Menard, a puppetry major, also said that his most formidable role as a puppeteer was when he played a father in the show, “Little Things.” The father dies but while alive devotes himself to teaching his little girl about life.

The motivation for the role was the director’s father. She had described him to Menard extensively prior to production. But Menard still struggled to grasp control of the character.


“I had never been a father. I struggled to get into the mind and being of the puppet and I was overwhelmed that I had to teach this girl the nature of life,” he said, “It was frustrating trying to achieve the same person she (the director) had conceived her father to be.”


After repeated disappointing rehearsals, one night Menard said he finally put all the pieces he had picked up together. He and the puppet essentially became one. He knew at that moment that he had attained an authenticate sense of the character. He had reached the goal of the role that he had set out to fulfill.

His interest in drama has always been connected to his love for the art of puppetry.


When Menard was a child he created stories in which his toys became characters. His parents recall him talking about how he animated each of them.

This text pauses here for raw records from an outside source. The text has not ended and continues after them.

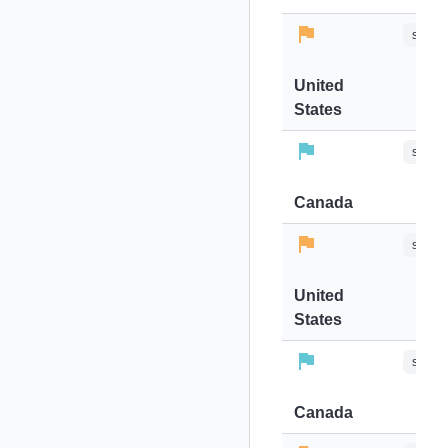
stops-
United
States
stops-
Canada
stops-
United
States
stops-
Canada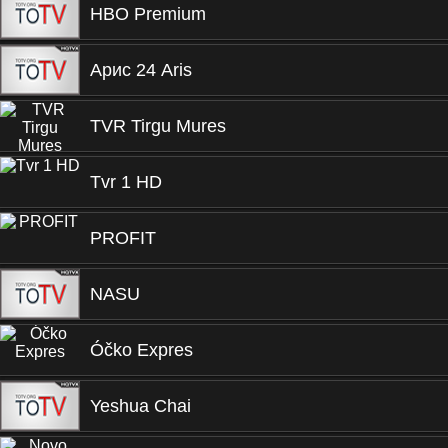
HBO Premium
Арис 24 Aris
TVR Tirgu Mures
Tvr 1 HD
PROFIT
NASU
Óčko Expres
Yeshua Chai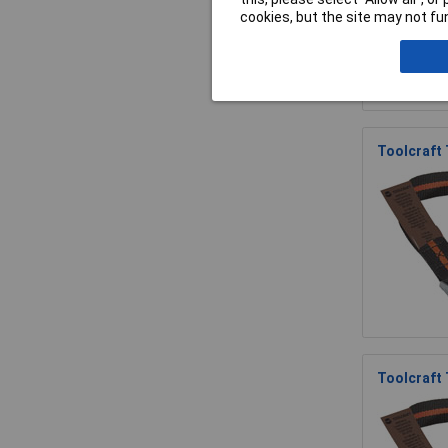
cookies, but the site may not fun
Toolcraft
Toolcraft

“From a very young age, I had an interest in both visual and performance art,” Menard said. Menard got into acting as a teenager. At his high school, Norwich Free Academy, he worked behind the scenes and learned stage construction and operation of everything. He also took acting an art classes as well as music lessons.


When he entered the University of Connecticut, he was a music education major but quickly learned that he didn’t want to dedicate his life to music. “It wasn’t a creative enough outlet for me. Puppetry, I realized, was the venue that combined all my artistic interests,” Menard said, “It involves set designing, stage building, creation and construction of the character and performing, as well.”


More than the theatrical and performance dimensions of puppetry, Menard was fascinated by how everything is possible with puppets and there’s also a storytelling dimension. “The puppet has the ability to surpass what human actors can do. What humans can’t do, puppets can,” he said. “You can tell a story more visually than you can with just human actors. The puppet touches people in a unique way.” But puppetry allows Menard to be an artist, actor, writer and musician. In other words, he must utilize all his talents as a puppeteer.


The puppeteer has to construct the physical figure and at the same time create the personality of the puppet from the material of his imagination. Also he has to write the script, outline dialogue and puppet movements, develop music, engineer the stage display, and then dynamically perform the skit. The whole process can take years to complete.


When all of its facets are synthesized into production, the result is Puppetry Theater. “It’s challenging to get at the nature of each character because, unlike with acting, these are characters you’ve constructed yourself,” said Menard. “And it’s not about you, it’s about the puppet and bringing it to life.” He said the hardest part of puppetry is coming up with a concept and then, overall, a script that is entirely original—that is, discovering how to tell a story in one’s own way.


To do this, Menard said, tests all of his creative faculties. Neither acting nor music asks as much from the artist because puppetry requires the skills of each. As a puppeteer at UConn, he said, he’s always performing and often in musical shows such as “The Phantom of the Opera.” Though it’s difficult, with puppetry, Menard said, nothing hinders his creativity—everything is wide open for him to experiment with—from serious to comedic roles and everywhere in between.


“Puppetry’s about exploration. I try to take it on from all angles with my own individual creativity,” Menard said. There is a market for puppetry majors that can be lucrative depending on how talented the puppeteer is, according to UConn graduate and puppeteer Eric Brooks. “There are countless numbers of puppeteers who get really high-paying jobs in
Hollywood, Disney, touring shows, Broadway, international positions,” Brooks said. “The list goes on and on.”


Menard is a senior now and is still acting as well as performing puppetry shows. He’s looking forward to graduating so he can begin a career in puppetry. He’s prepared a portfolio to send out to Cirque du Soleil, Walt Disney, and the puppet designer Michael Curry. “Puppetry seems so strange to people but it’s everywhere you look” Menard said. “What puppeteers ultimately want to do, what I want to do, is become a part of and contribute to its art and history.”